Culture and Convenience
06 Oct 2009
McDonald’s fast food chain is set to open a restaurant and McCafe in the Louvre museum next month, causing great protest among the staff and Parisian community.
While there are already 1141 McDonald’s outlets across France, the authorities have not always granted permission to the fast food giant and in 1993 refused a new outlet under the Eiffel Tower. The Louvre’s McDonalds will be situated next to a new planned ticketing area in the underground shopping plaza, making it highly visible to the museums’s 8 million annual visitors.
Many museum staff are already unhappy that the Louvre is lending its name and works to a multimillion-dollar project in the Arabian emirate of Abu Dhabi, and are criticizing the proposal. ”This is the last straw,” said one art historian at the Louvre. ”This is the pinnacle of exhausting consumerism, deficient gastronomy and very unpleasant odors in the context of a museum.”
A similar protest was unleashed last year when the American coffee chain Starbucks opened a cafe close to the museum’s entrance. Employees and art lovers sent a protest petition to the managers. The cafe opened regardless but was asked to provide a cultural corner.
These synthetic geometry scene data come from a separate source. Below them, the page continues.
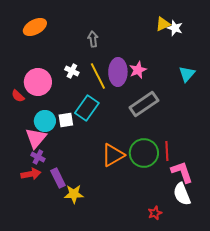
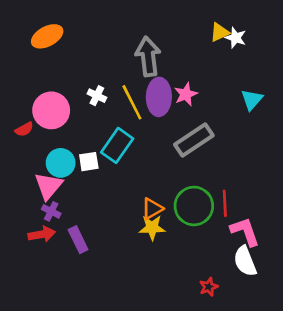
gray arrow: (93, 39) -> (148, 57), moved, size x1.8
red semicircle: (18, 96) -> (24, 129), turned -72
orange triangle: (113, 155) -> (152, 209), size x0.7
yellow star: (74, 194) -> (152, 228), moved

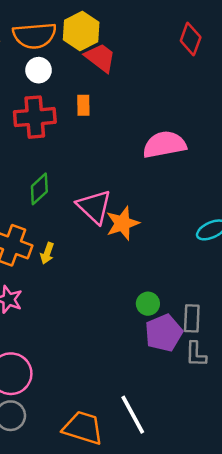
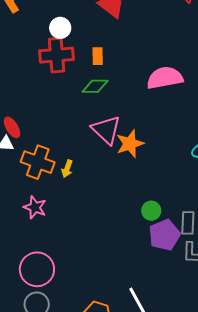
white circle: (39, 70) -> (60, 28), moved
orange rectangle: (83, 105) -> (98, 56), moved
green diamond: (39, 189) -> (95, 86), moved, turned 44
The opening of this outlet comes a time of great success for McDonalds in France, now the largest market outside the US. This is thanks in part to the government’s decision to tax McDonald’s as a take-away – even though most customers eat in – which means a levy of just 5.5 per cent instead of the nearly 20 per cent charged at restaurants. While business for brasseries and bistros is falling rapidly, McDonalds opened 30 outlets last year in France and welcomed 450 million customers.